Dataset entries:
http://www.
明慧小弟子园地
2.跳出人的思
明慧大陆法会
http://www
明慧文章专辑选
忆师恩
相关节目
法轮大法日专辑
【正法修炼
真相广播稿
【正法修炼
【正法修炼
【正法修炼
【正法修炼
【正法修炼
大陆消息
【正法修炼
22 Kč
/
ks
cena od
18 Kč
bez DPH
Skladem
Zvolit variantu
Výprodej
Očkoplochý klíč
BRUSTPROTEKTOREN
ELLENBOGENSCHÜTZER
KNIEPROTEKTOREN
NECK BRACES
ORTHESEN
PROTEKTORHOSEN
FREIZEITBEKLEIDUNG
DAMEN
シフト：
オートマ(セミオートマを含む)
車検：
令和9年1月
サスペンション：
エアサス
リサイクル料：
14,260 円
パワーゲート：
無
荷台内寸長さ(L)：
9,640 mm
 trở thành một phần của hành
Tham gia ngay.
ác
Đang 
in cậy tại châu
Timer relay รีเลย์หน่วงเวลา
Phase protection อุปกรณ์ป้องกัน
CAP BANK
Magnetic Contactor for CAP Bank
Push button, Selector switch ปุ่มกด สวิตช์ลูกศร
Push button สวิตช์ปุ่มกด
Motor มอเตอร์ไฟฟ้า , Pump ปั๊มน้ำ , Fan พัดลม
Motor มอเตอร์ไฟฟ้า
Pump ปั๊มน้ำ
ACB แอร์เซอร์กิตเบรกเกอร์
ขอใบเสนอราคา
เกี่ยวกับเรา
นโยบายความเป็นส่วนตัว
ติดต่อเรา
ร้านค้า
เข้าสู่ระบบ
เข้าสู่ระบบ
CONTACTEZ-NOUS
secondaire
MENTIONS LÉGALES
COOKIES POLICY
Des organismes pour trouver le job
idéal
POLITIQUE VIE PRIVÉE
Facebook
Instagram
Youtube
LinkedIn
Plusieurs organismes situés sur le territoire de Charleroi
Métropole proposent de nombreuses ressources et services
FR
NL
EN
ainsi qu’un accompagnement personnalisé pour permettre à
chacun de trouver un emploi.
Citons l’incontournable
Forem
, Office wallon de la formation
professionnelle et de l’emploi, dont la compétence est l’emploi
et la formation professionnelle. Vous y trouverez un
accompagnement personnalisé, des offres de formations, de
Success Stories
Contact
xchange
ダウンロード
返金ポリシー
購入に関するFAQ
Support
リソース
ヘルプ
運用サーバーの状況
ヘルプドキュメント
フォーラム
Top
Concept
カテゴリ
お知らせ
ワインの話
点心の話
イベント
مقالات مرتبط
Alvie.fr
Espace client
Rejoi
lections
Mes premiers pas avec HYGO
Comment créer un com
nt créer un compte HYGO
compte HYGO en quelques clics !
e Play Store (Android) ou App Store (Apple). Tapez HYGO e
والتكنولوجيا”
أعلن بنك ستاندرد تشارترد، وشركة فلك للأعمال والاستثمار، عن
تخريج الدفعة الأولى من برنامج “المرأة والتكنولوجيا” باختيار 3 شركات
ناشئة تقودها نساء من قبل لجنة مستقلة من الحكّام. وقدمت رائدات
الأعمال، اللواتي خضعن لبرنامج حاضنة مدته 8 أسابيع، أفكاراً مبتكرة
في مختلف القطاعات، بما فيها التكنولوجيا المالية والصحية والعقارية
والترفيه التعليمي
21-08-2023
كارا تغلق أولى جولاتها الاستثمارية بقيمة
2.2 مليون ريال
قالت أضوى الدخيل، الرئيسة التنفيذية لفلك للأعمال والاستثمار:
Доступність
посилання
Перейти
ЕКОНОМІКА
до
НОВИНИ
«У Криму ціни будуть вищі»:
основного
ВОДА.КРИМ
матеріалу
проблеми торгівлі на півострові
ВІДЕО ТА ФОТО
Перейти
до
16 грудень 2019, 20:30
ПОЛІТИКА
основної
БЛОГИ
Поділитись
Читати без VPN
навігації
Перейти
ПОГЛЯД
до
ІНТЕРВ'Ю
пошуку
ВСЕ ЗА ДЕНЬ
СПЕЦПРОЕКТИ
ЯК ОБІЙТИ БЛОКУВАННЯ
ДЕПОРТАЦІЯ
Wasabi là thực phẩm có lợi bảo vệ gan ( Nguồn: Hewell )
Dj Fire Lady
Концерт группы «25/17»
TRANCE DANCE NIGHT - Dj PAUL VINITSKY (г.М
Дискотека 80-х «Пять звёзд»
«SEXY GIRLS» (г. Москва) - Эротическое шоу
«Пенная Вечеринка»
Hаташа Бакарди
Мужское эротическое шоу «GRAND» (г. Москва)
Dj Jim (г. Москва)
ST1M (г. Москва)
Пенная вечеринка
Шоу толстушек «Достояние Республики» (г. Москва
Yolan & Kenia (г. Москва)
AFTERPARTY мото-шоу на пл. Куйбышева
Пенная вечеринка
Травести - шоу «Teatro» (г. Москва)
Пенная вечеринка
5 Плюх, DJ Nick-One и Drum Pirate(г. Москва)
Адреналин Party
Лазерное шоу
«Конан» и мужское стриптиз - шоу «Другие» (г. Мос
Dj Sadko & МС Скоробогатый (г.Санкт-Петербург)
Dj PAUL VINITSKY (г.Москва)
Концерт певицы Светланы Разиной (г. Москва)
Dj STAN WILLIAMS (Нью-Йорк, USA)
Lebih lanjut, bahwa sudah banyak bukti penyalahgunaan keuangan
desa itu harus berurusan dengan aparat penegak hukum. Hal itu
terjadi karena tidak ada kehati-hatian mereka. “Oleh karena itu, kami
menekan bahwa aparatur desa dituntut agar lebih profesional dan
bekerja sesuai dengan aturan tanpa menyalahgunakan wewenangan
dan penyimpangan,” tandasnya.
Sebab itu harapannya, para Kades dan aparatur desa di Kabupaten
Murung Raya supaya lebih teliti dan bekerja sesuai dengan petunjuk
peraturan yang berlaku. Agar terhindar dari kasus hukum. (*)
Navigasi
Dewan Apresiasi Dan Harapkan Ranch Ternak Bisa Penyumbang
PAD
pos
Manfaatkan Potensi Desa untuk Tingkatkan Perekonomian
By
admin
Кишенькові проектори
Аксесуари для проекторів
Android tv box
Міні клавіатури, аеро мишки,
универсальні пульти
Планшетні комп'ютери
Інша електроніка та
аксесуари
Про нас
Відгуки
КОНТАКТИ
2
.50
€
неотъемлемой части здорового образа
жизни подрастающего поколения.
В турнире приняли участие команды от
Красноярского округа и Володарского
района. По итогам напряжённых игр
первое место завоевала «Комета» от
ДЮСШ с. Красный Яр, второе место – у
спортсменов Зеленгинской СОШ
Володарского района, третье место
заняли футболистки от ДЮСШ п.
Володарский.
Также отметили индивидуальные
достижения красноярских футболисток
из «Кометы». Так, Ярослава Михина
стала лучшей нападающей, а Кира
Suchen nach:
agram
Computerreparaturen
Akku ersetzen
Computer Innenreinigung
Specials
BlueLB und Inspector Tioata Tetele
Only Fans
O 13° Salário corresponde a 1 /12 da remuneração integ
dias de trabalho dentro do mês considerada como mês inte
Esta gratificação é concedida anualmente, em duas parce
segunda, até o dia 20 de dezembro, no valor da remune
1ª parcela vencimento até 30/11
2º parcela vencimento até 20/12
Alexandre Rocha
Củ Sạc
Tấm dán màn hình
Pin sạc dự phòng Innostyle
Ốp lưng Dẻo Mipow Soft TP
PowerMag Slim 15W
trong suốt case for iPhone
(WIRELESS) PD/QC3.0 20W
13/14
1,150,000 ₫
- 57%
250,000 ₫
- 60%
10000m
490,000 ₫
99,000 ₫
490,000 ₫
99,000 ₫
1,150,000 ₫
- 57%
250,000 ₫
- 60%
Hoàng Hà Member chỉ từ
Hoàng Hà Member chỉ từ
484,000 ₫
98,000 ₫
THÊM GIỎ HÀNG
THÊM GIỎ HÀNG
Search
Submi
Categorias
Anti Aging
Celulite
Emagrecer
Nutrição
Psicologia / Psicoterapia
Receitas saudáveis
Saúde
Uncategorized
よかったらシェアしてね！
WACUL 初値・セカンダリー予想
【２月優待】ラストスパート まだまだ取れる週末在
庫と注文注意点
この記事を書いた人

PROBLEM ▸
Copy out every line from the data above that has "aparatur" in it.

RESULT ▸
menekan bahwa aparatur desa dituntut agar lebih profesional dan
Sebab itu harapannya, para Kades dan aparatur desa di Kabupaten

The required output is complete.